Assigned task
Return all the data below as it stands, minus the pictures.

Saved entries
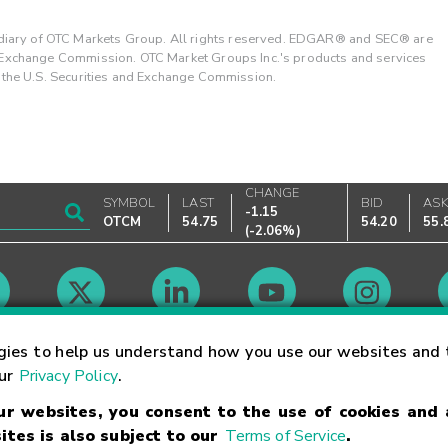
ary of OTC Markets Group. All rights reserved. EDGAR® and SEC® are
d Exchange Commission. OTC Market Groups Inc.'s products and services
y the U.S. Securities and Exchange Commission.
CHANGE
SYMBOL
LAST
BID
AS
-1.15
OTCM
54.75
54.20
55.
(
-2.06%
)
Market Hours
gies to help us understand how you use our websites and 
our
Privacy Policy
.
our websites, you consent to the use of cookies and
Linking Terms
Trademarks
Privacy Statement
Code of Conduct
Ri
ites is also subject to our
Terms of Service
.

Response area
ary of OTC Markets Group. All rights reserved. EDGAR® and SEC® are
d Exchange Commission. OTC Market Groups Inc.'s products and services
y the U.S. Securities and Exchange Commission.
CHANGE
SYMBOL
LAST
BID
AS
-1.15
OTCM
54.75
54.20
55.
(
-2.06%
)
Market Hours
gies to help us understand how you use our websites and 
our
Privacy Policy
.
our websites, you consent to the use of cookies and
Linking Terms
Trademarks
Privacy Statement
Code of Conduct
Ri
ites is also subject to our
Terms of Service
.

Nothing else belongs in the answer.